== DATA SHOWN ==
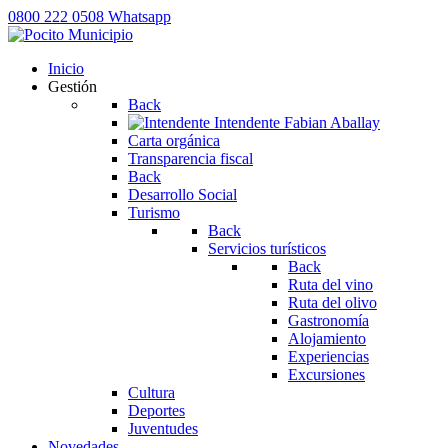
0800 222 0508
Whatsapp
Inicio
Gestión
Back
Intendente
Fabian Aballay
Carta orgánica
Transparencia fiscal
Back
Desarrollo Social
Turismo
Back
Servicios turísticos
Back
Ruta del vino
Ruta del olivo
Gastronomía
Alojamiento
Experiencias
Excursiones
Cultura
Deportes
Juventudes
Novedades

== WHAT TO WORK ON ==
Everything in the data except the pictures needs to be written out exactly.

== PROBLEM SOLUTION ==
0800 222 0508
Whatsapp
Inicio
Gestión
Back
Intendente
Fabian Aballay
Carta orgánica
Transparencia fiscal
Back
Desarrollo Social
Turismo
Back
Servicios turísticos
Back
Ruta del vino
Ruta del olivo
Gastronomía
Alojamiento
Experiencias
Excursiones
Cultura
Deportes
Juventudes
Novedades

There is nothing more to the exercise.